*** Opening ENTRIES SUPPLIED ***

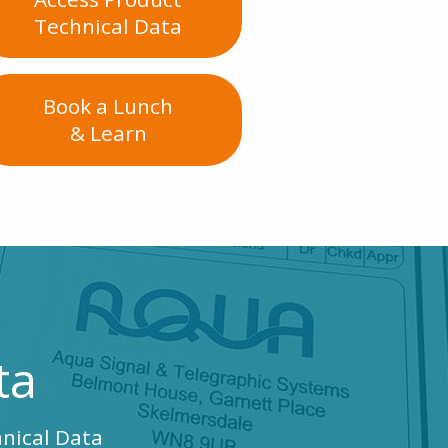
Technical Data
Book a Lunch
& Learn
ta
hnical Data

*** Closing ENTRIES SUPPLIED ***
*** Opening ENTRIES SUPPLIED ***

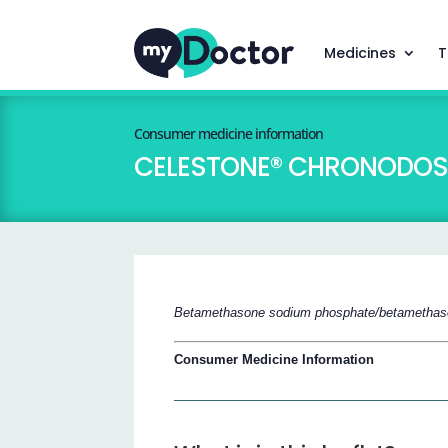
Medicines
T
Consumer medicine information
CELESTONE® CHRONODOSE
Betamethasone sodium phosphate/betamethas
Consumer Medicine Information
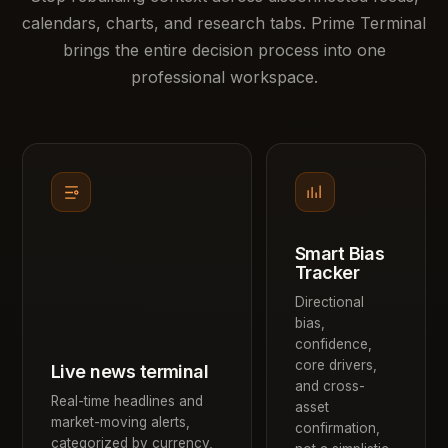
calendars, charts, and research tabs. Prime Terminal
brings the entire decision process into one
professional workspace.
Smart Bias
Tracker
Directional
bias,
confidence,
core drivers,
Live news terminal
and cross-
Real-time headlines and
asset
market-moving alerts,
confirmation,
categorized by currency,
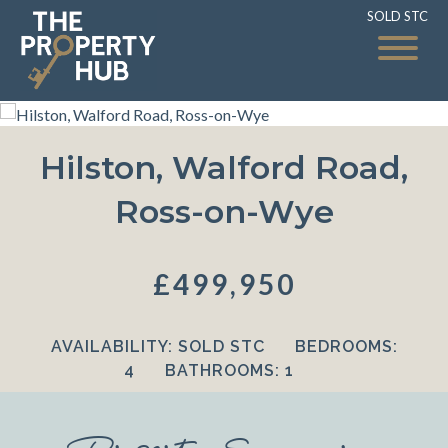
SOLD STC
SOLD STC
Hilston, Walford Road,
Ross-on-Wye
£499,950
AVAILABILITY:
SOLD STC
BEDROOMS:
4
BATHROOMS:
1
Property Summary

*** Closing ENTRIES SUPPLIED ***
*** Opening ENTRIES SUPPLIED ***

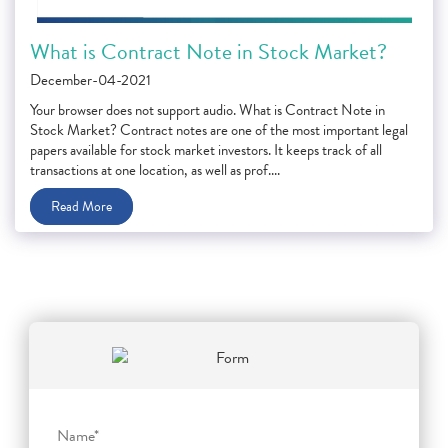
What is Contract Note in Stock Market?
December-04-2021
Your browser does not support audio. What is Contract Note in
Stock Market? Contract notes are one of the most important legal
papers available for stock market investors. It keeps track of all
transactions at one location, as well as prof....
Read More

*** Closing ENTRIES SUPPLIED ***

ABOUT THIS TASK: Filter the preceding entries down to the lines with "Contract".

OUTPUT OF THE EXERCISE:
What is Contract Note in Stock Market?
Your browser does not support audio. What is Contract Note in
Stock Market? Contract notes are one of the most important legal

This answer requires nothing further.